Look for someone who walks the walk. Okay, so this therapist says they are gender-affirming, and they seem to be specifically interested in gender issues. Do the policies and procedures of their practice back up this talk?
When you look at their paperwork, are there spaces for you to identify your pronouns, preferred name, and gender identity?
When you speak with them, do they ask your pronouns and honor your response?
Do they discuss with you how you want them to handle these issues in their case file, on other paperwork, or in any insurance billing you might be doing?
How do they respond if they misgender you accidentally?
If they have a physical office space, is there a gender-neutral restroom available?

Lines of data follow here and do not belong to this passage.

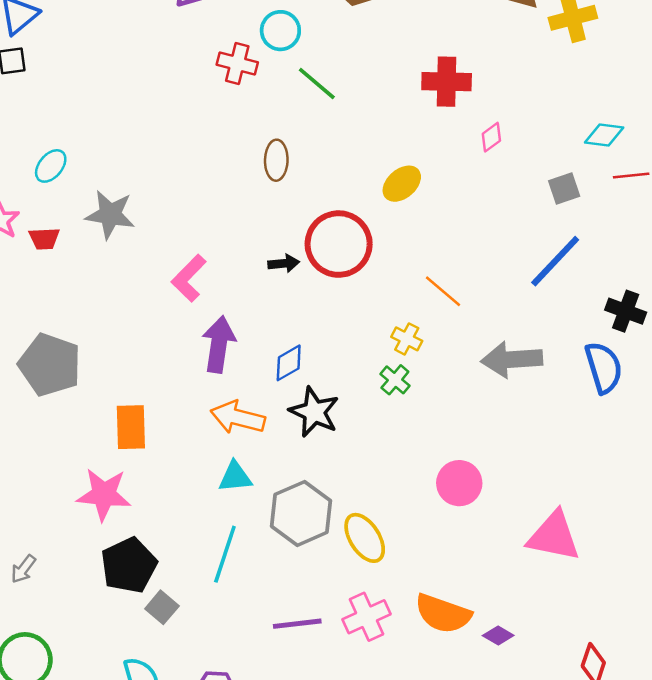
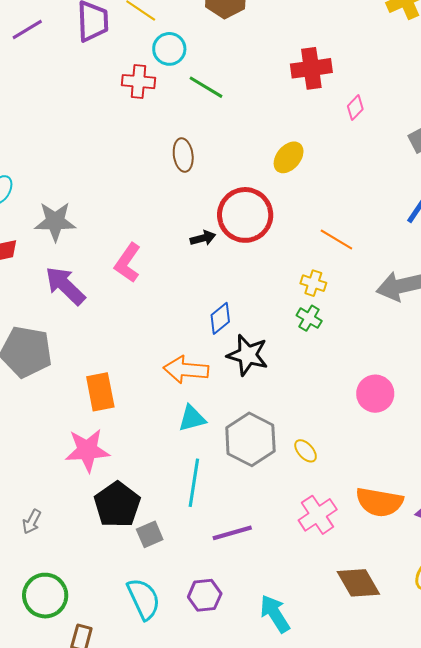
purple arrow: (219, 344) -> (65, 286), moved, turned -45
yellow ellipse: (365, 538) -> (306, 451), size x0.6
gray square: (162, 607) -> (150, 534), turned 36
purple line: (297, 624) -> (232, 533), moved

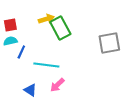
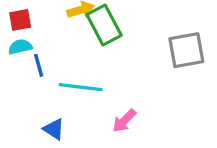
blue line: (21, 52) -> (39, 65), turned -40
pink arrow: (57, 85) -> (124, 121), moved

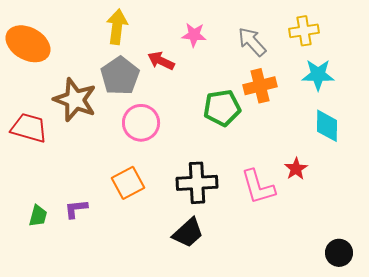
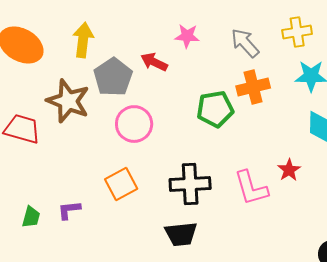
yellow arrow: (117, 27) -> (83, 40), moved
black trapezoid: (188, 233) -> (181, 234), turned 36

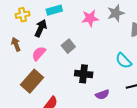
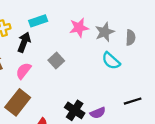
gray star: (116, 13) -> (105, 32), moved
cyan semicircle: (124, 61) -> (111, 61), moved
black cross: (84, 74) -> (75, 110), moved, turned 30

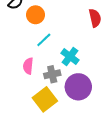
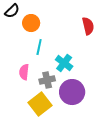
cyan line: (44, 40) -> (39, 47), turned -35

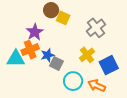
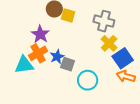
gray cross: (96, 28) -> (104, 21), turned -30
yellow cross: (87, 55) -> (109, 43), moved
orange arrow: (97, 86) -> (126, 76), moved

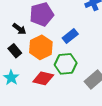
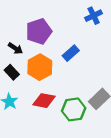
green hexagon: (66, 64) -> (74, 109), moved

Do any office staff also respect your name and pronouns?
These kinds of questions, although they may seem basic, can help you home in on how gender-affirming a therapist really is in practice.
Finally – fit is key. You can find the most experienced, most specialized, most knowledgeable therapist on the planet, but if you don’t feel comfortable with them, you won’t get much from therapy. Research has shown that the majority of change that clients experience in therapy is not attributable to any specific theoretical orientation or approach to therapy. Rather, the extent to which therapy is helpful is largely a function of fit – of the strength of the therapeutic relationship built between you and your therapist. The cool thing about that is that if you can find a therapist with whom you really feel like you can connect, that relationship can be the tool that helps you to make significant positive change in your life. So, pay attention to the clues you get about who the therapist is – the language they use on their website or other profiles and bios, the way they speak with you during an introductory call, and the way you feel after the first session are all good indicators of what this relationship might feel like. If it doesn’t feel good, or doesn’t feel quite right, don’t be afraid to let them know you need to keep looking. And when you find someone that clicks – go for it!
Above all, you deserve a safe space to do the hard and important work of becoming who you are meant to be. A gender-affirming therapist will support you in living your truth, taking back your power, and allowing all of you to be seen and heard. Good luck!